===== MATERIAL FOR THIS EXERCISE
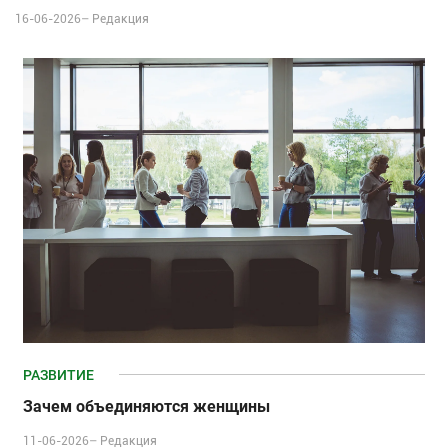
16-06-2026–
Редакция
РАЗВИТИЕ
Зачем объединяются женщины
11-06-2026–
Редакция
==========
- BRIEF -
Without the pictures, write out every entry precisely as it appears.

- EXERCISE OUTPUT -
16-06-2026–
Редакция
РАЗВИТИЕ
Зачем объединяются женщины
11-06-2026–
Редакция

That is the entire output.